What is expected ▸ What you give back should be only the lines from the one holding "циліндричні" through the final line of the records, each reproduced exactly.

Raw data ▸
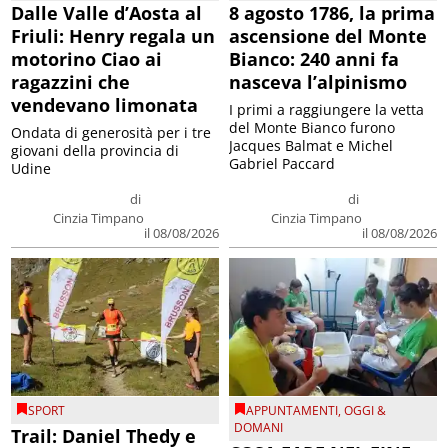
Dalle Valle d’Aosta al
8 agosto 1786, la prima
Friuli: Henry regala un
ascensione del Monte
motorino Ciao ai
Bianco: 240 anni fa
ragazzini che
nasceva l’alpinismo
vendevano limonata
I primi a raggiungere la vetta
del Monte Bianco furono
Ondata di generosità per i tre
Jacques Balmat e Michel
giovani della provincia di
Gabriel Paccard
Udine
di
di
Cinzia Timpano
Cinzia Timpano
il 08/08/2026
il 08/08/2026
SPORT
APPUNTAMENTI
,
OGGI &
DOMANI
Trail: Daniel Thedy e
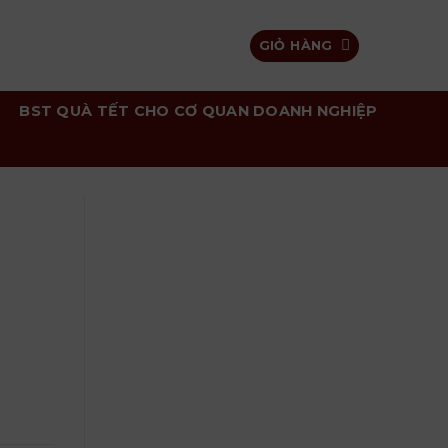
GIỎ HÀNG
BST QUÀ TẾT CHO CƠ QUAN DOANH NGHIỆP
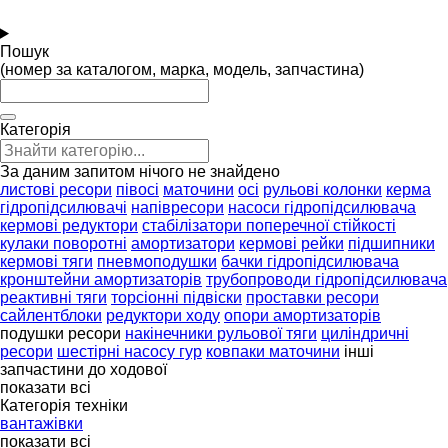
Пошук
(номер за каталогом, марка, модель, запчастина)
Категорія
За даним запитом нічого не знайдено
листові ресори
півосі
маточини
осі
рульові колонки
керма
гідропідсилювачі
напівресори
насоси гідропідсилювача
кермові редуктори
стабілізатори поперечної стійкості
кулаки поворотні
амортизатори
кермові рейки
підшипники
кермові тяги
пневмоподушки
бачки гідропідсилювача
кронштейни амортизаторів
трубопроводи гідропідсилювача
реактивні тяги
торсіонні підвіски
проставки ресори
сайлентблоки
редуктори ходу
опори амортизаторів
подушки ресори
накінечники рульової тяги
циліндричні
ресори
шестірні насосу гур
ковпаки маточини
інші
запчастини до ходової
показати всі
Категорія техніки
вантажівки
показати всі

Solution to this task ▸
циліндричні
ресори
шестірні насосу гур
ковпаки маточини
інші
запчастини до ходової
показати всі
Категорія техніки
вантажівки
показати всі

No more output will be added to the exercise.